Posted by Lola Olufemi


Lola Olufemi and Momtaza Mehri were due to be in conversation at the shop this week, to discuss the ideas explored in Lola’s new book Feminism, Interrupted (Pluto Press), but events interceded to make that impossible. In place of their live conversation, we’re delighted to host instead a wide-ranging email conversation between the two writers.

Momtaza Mehri: Grappling with feminism as a slippery living project is always a huge undertaking. How did you know where to begin with this book? How did you decide where your interruptions were most needed?

Lola Olufemi: One thing I knew when I was writing was that I didn’t want to present feminism, as I understand it, as a simple ‘solution’. The interruption was more of a reassertion or a remaking of a case about feminism as a frame that can help us think about our freedoms and the freedoms of others. I think of my own ‘journey’ to critical thinking and how it involved needing to change my mind and change it again when presented with new ideas or critical arguments. That’s what it means to me to think about feminism as a living, breathing object – to know that the work of thinking, organising, imagining is never done and to understand the long and rich history of this frame that I’m trying to open others to.
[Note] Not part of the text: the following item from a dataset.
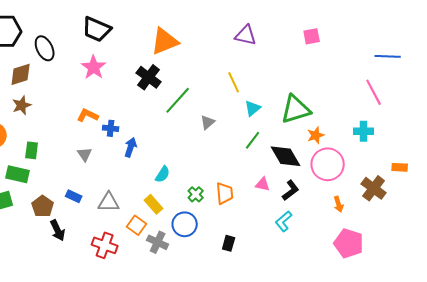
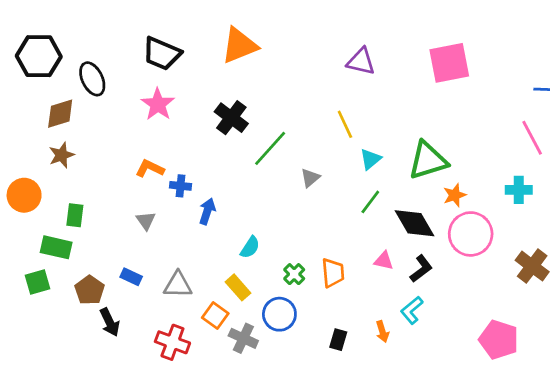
pink square: (312, 36) -> (449, 63), size x1.8
orange triangle: (165, 41) -> (239, 45), moved
orange arrow: (339, 204) -> (382, 332), moved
I wanted to make what I think is an obvious critique – that liberals have gutted feminism of its transformative potential as a political frame but also that in the arena of representation, the liberal understanding of feminism has become what feminism is. So when we think about feminism in the UK we don’t think about the Organisation for Women of Asian and African Descent or the Brixton Black Women’s Group or Claudia Jones, Maud White, Olive Morris, the Grunwick Strike, campaigns against SUSS laws and virginity testing in the UK, we don’t think of austerity or prison abolition… we’re called to think about the women who have campaigned to put white women’s faces on money or erected statues with vague platitudes. It’s interesting to me that discursively, radical feminist history remains hidden to liberal feminism’s audience – precisely because it calls on them to contend with problems they have no answer for. It also helps perpetuate the myth that feminist gains have been made without putting things – lives, bodies, careers, principles – on the line; it effectively lowers the stakes. The aim is not to simply bring a more radical feminism into the mainstream but to reflect on what made that kind of radical thinking practice so abject to the mainstream in the first place.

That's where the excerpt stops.